Josh Goodman is a former staff writer for GOVERNING..E-mail: email@example.com
Virginia's governor's race earlier this month was a blowout election in which one party was supposedly deeply demoralized. But, based on the most relevant metric, turnout was actually up.
The Richmond Times-Dispatch reports that Virginia officials have revised and extended their election results:
RICHMOND, Va. - The results stayed the same, but the turnout grew after a certification of the Nov. 3 elections by the State Board of Elections yesterday.
A total of 2,168,574 Virginians voted, or 43.76 percent of the registered voters. Early reports showed the turnout at about 40 percent. The turnout was slightly less than the 45 percent in 2005, but because more people are registered, about 168,000 more people voted than four years ago.
Reflecting the strong Republican vote and the weak Democratic vote, the turnout in Virginia's counties was 45.47 percent, while in the cities it was 39.81 percent.
So, we have a split decision. More Virginians voted than four years ago, but a smaller percentage of registered voters showed up.
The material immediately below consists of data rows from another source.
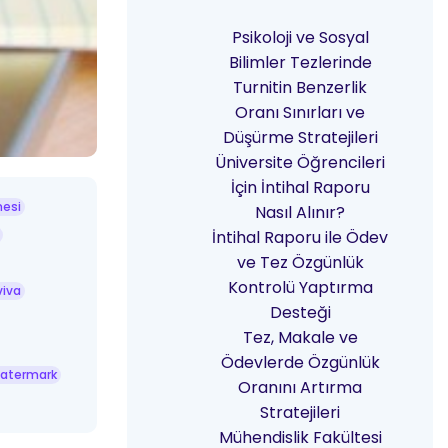
Psikoloji ve Sosyal
Bilimler Tezlerinde
Turnitin Benzerlik
Oranı Sınırları ve
Düşürme Stratejileri
Üniversite Öğrencileri
İçin İntihal Raporu
mesi
Nasıl Alınır?
İntihal Raporu ile Ödev
ve Tez Özgünlük
Kontrolü Yaptırma
viva
Desteği
Tez, Makale ve
Ödevlerde Özgünlük
watermark
Oranını Artırma
Stratejileri
Mühendislik Fakültesi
As I have argued (and many others before me have argued), however, neither of those standards is the best way to judge turnout. Instead, if you're going to pick only one way to evaluate turnout, the number to look at is the percentage of the voting-eligible population that showed up.
By my estimate, these revised figures mean that just over 39% of voting-eligible Virginians cast ballots this year. That's higher than 2001 or 2005, Virginia's last two gubernatorial election years. That suggests to me that the story of the election was just as much enthused Republicans as it was demoralized Democrats.